:: TASK BRIEF ::
Whatever appears in the entries must be given again exactly.

****

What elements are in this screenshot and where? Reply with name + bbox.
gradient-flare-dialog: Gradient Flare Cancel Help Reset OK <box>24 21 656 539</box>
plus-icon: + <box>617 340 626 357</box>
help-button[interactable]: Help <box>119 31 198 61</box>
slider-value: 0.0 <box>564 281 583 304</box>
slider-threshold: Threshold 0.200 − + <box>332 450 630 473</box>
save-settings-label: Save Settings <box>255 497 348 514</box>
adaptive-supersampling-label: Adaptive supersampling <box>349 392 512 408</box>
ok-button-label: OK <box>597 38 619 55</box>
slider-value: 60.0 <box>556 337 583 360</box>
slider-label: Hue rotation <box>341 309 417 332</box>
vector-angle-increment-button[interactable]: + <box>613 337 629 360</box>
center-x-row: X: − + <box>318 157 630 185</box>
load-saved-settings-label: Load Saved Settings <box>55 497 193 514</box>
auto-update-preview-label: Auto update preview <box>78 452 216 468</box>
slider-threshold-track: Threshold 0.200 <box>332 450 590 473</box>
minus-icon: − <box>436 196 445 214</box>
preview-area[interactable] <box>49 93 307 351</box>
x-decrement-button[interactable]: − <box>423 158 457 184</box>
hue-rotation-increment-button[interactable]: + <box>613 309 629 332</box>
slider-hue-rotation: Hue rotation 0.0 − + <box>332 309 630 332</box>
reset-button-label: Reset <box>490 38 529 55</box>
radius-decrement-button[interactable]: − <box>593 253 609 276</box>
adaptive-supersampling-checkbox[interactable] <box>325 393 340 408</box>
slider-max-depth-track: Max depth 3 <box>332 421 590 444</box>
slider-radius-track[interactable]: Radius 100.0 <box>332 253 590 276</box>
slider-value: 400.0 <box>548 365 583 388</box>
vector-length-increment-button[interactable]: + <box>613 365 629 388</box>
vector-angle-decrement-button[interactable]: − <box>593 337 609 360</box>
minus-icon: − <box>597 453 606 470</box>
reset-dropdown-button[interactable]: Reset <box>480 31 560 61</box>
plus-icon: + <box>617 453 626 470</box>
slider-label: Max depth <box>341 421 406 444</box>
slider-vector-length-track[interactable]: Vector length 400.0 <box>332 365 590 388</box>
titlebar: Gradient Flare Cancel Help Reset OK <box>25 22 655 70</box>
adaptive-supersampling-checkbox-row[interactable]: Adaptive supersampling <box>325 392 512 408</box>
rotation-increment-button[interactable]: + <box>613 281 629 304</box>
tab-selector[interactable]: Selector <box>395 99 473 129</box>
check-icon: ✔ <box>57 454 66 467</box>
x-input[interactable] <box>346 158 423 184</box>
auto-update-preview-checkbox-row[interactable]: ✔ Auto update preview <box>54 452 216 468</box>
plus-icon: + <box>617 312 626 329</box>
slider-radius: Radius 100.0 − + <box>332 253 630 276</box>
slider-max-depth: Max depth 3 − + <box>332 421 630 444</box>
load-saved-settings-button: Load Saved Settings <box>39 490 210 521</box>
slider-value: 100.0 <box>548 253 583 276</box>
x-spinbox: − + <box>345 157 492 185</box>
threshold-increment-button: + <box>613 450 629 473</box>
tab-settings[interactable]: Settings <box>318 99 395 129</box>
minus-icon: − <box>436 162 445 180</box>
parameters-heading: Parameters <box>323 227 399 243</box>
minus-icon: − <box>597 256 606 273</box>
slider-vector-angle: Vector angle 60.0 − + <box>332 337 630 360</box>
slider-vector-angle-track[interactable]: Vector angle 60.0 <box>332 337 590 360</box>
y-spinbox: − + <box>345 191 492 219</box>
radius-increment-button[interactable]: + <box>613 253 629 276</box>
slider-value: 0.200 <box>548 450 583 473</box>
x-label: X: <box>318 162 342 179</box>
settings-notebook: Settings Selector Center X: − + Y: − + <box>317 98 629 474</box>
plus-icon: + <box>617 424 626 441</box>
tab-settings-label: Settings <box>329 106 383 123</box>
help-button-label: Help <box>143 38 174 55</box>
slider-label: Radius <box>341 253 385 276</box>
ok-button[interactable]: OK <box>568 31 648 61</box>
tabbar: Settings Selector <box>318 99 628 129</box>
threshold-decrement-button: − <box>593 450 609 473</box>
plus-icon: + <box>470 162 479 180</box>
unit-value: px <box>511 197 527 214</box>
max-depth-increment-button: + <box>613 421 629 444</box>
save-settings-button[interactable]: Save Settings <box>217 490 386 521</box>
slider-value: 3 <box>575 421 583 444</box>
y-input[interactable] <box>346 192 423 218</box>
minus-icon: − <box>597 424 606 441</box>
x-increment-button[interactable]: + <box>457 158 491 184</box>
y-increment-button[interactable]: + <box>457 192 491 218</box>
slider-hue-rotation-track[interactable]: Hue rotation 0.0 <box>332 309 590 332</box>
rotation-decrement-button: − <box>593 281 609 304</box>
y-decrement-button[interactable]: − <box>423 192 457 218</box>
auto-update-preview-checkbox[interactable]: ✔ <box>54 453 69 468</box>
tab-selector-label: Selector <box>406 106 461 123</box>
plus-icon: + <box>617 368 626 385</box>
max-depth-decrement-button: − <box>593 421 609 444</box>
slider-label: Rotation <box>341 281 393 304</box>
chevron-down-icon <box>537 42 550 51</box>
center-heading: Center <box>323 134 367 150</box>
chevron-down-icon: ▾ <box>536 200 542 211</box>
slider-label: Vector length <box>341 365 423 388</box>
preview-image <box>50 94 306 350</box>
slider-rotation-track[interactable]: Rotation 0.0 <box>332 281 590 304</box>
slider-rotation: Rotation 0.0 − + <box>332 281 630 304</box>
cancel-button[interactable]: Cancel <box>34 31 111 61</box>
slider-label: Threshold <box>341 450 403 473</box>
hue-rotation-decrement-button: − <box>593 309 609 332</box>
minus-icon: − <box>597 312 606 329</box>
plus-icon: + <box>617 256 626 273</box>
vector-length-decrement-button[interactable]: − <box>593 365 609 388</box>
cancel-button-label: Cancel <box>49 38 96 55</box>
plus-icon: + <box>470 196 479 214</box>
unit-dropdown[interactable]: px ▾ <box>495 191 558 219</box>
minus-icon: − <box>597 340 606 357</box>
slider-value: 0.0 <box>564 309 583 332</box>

****

:: TASK SOLUTION ::
What elements are in this screenshot and where? Reply with name + bbox.
gradient-flare-dialog: Gradient Flare Cancel Help Reset OK <box>24 21 656 539</box>
plus-icon: + <box>617 340 626 357</box>
help-button[interactable]: Help <box>119 31 198 61</box>
slider-value: 0.0 <box>564 281 583 304</box>
slider-threshold: Threshold 0.200 − + <box>332 450 630 473</box>
save-settings-label: Save Settings <box>255 497 348 514</box>
adaptive-supersampling-label: Adaptive supersampling <box>349 392 512 408</box>
ok-button-label: OK <box>597 38 619 55</box>
slider-value: 60.0 <box>556 337 583 360</box>
slider-label: Hue rotation <box>341 309 417 332</box>
vector-angle-increment-button[interactable]: + <box>613 337 629 360</box>
center-x-row: X: − + <box>318 157 630 185</box>
load-saved-settings-label: Load Saved Settings <box>55 497 193 514</box>
auto-update-preview-label: Auto update preview <box>78 452 216 468</box>
slider-threshold-track: Threshold 0.200 <box>332 450 590 473</box>
minus-icon: − <box>436 196 445 214</box>
preview-area[interactable] <box>49 93 307 351</box>
x-decrement-button[interactable]: − <box>423 158 457 184</box>
hue-rotation-increment-button[interactable]: + <box>613 309 629 332</box>
slider-hue-rotation: Hue rotation 0.0 − + <box>332 309 630 332</box>
reset-button-label: Reset <box>490 38 529 55</box>
radius-decrement-button[interactable]: − <box>593 253 609 276</box>
adaptive-supersampling-checkbox[interactable] <box>325 393 340 408</box>
slider-max-depth-track: Max depth 3 <box>332 421 590 444</box>
slider-radius-track[interactable]: Radius 100.0 <box>332 253 590 276</box>
slider-value: 400.0 <box>548 365 583 388</box>
vector-length-increment-button[interactable]: + <box>613 365 629 388</box>
vector-angle-decrement-button[interactable]: − <box>593 337 609 360</box>
minus-icon: − <box>597 453 606 470</box>
reset-dropdown-button[interactable]: Reset <box>480 31 560 61</box>
plus-icon: + <box>617 453 626 470</box>
slider-label: Max depth <box>341 421 406 444</box>
slider-vector-length-track[interactable]: Vector length 400.0 <box>332 365 590 388</box>
titlebar: Gradient Flare Cancel Help Reset OK <box>25 22 655 70</box>
adaptive-supersampling-checkbox-row[interactable]: Adaptive supersampling <box>325 392 512 408</box>
rotation-increment-button[interactable]: + <box>613 281 629 304</box>
tab-selector[interactable]: Selector <box>395 99 473 129</box>
check-icon: ✔ <box>57 454 66 467</box>
x-input[interactable] <box>346 158 423 184</box>
auto-update-preview-checkbox-row[interactable]: ✔ Auto update preview <box>54 452 216 468</box>
plus-icon: + <box>617 312 626 329</box>
slider-radius: Radius 100.0 − + <box>332 253 630 276</box>
slider-max-depth: Max depth 3 − + <box>332 421 630 444</box>
load-saved-settings-button: Load Saved Settings <box>39 490 210 521</box>
slider-value: 100.0 <box>548 253 583 276</box>
x-spinbox: − + <box>345 157 492 185</box>
threshold-increment-button: + <box>613 450 629 473</box>
tab-settings[interactable]: Settings <box>318 99 395 129</box>
minus-icon: − <box>436 162 445 180</box>
parameters-heading: Parameters <box>323 227 399 243</box>
minus-icon: − <box>597 256 606 273</box>
slider-vector-angle: Vector angle 60.0 − + <box>332 337 630 360</box>
slider-vector-angle-track[interactable]: Vector angle 60.0 <box>332 337 590 360</box>
y-spinbox: − + <box>345 191 492 219</box>
radius-increment-button[interactable]: + <box>613 253 629 276</box>
slider-value: 0.200 <box>548 450 583 473</box>
x-label: X: <box>318 162 342 179</box>
settings-notebook: Settings Selector Center X: − + Y: − + <box>317 98 629 474</box>
plus-icon: + <box>617 424 626 441</box>
tab-settings-label: Settings <box>329 106 383 123</box>
help-button-label: Help <box>143 38 174 55</box>
slider-label: Radius <box>341 253 385 276</box>
ok-button[interactable]: OK <box>568 31 648 61</box>
tabbar: Settings Selector <box>318 99 628 129</box>
threshold-decrement-button: − <box>593 450 609 473</box>
plus-icon: + <box>470 162 479 180</box>
unit-value: px <box>511 197 527 214</box>
max-depth-increment-button: + <box>613 421 629 444</box>
save-settings-button[interactable]: Save Settings <box>217 490 386 521</box>
slider-value: 3 <box>575 421 583 444</box>
y-input[interactable] <box>346 192 423 218</box>
minus-icon: − <box>597 424 606 441</box>
x-increment-button[interactable]: + <box>457 158 491 184</box>
y-increment-button[interactable]: + <box>457 192 491 218</box>
slider-hue-rotation-track[interactable]: Hue rotation 0.0 <box>332 309 590 332</box>
rotation-decrement-button: − <box>593 281 609 304</box>
y-decrement-button[interactable]: − <box>423 192 457 218</box>
auto-update-preview-checkbox[interactable]: ✔ <box>54 453 69 468</box>
tab-selector-label: Selector <box>406 106 461 123</box>
plus-icon: + <box>617 368 626 385</box>
max-depth-decrement-button: − <box>593 421 609 444</box>
slider-label: Rotation <box>341 281 393 304</box>
chevron-down-icon <box>537 42 550 51</box>
center-heading: Center <box>323 134 367 150</box>
chevron-down-icon: ▾ <box>536 200 542 211</box>
slider-label: Vector length <box>341 365 423 388</box>
preview-image <box>50 94 306 350</box>
slider-rotation-track[interactable]: Rotation 0.0 <box>332 281 590 304</box>
slider-rotation: Rotation 0.0 − + <box>332 281 630 304</box>
cancel-button[interactable]: Cancel <box>34 31 111 61</box>
slider-label: Threshold <box>341 450 403 473</box>
hue-rotation-decrement-button: − <box>593 309 609 332</box>
minus-icon: − <box>597 312 606 329</box>
plus-icon: + <box>617 256 626 273</box>
vector-length-decrement-button[interactable]: − <box>593 365 609 388</box>
cancel-button-label: Cancel <box>49 38 96 55</box>
plus-icon: + <box>470 196 479 214</box>
unit-dropdown[interactable]: px ▾ <box>495 191 558 219</box>
minus-icon: − <box>597 340 606 357</box>
slider-value: 0.0 <box>564 309 583 332</box>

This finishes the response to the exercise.